(Dataset entries)
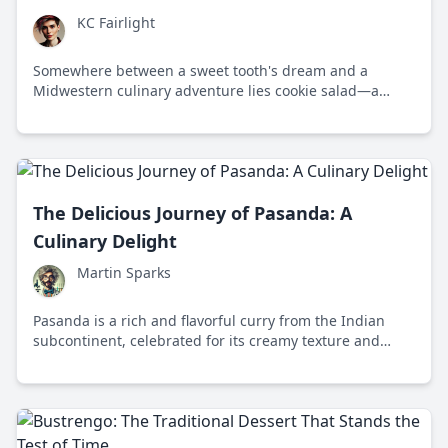
KC Fairlight
Somewhere between a sweet tooth's dream and a
Midwestern culinary adventure lies cookie salad—a
quirky dish that sparks nostalgia and curiosity across
the Dakotas and Minnesota, combining fudge stripe
cookies, whipped topping, canned fruit, and instant
pudding mix.
The Delicious Journey of Pasanda: A
Culinary Delight
Martin Sparks
Pasanda is a rich and flavorful curry from the Indian
subcontinent, celebrated for its creamy texture and
aromatic spices, originally reserved for royalty.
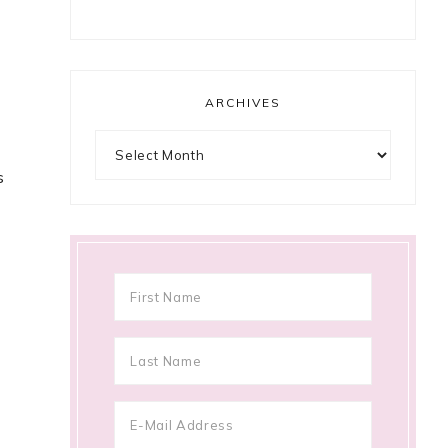
ARCHIVES
Archives
s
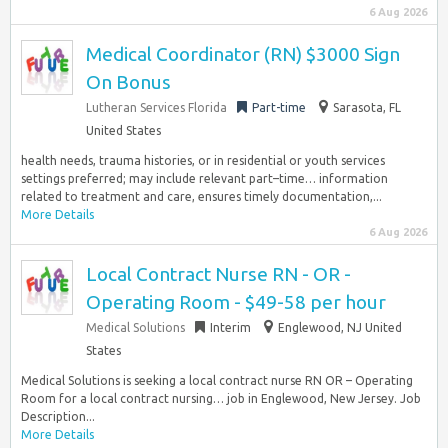
6 Aug 2026
Medical Coordinator (RN) $3000 Sign
On Bonus
Lutheran Services Florida
Part-time
Sarasota, FL
United States
health needs, trauma histories, or in residential or youth services
settings preferred; may include relevant part–time… information
related to treatment and care, ensures timely documentation,...
More Details
6 Aug 2026
Local Contract Nurse RN - OR -
Operating Room - $49-58 per hour
Medical Solutions
Interim
Englewood, NJ United
States
Medical Solutions is seeking a local contract nurse RN OR – Operating
Room for a local contract nursing… job in Englewood, New Jersey. Job
Description...
More Details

Exercise prompt: Look through the lines above and collect those with the word "Englewood".

Result for this task:
Englewood, NJ United
Room for a local contract nursing… job in Englewood, New Jersey. Job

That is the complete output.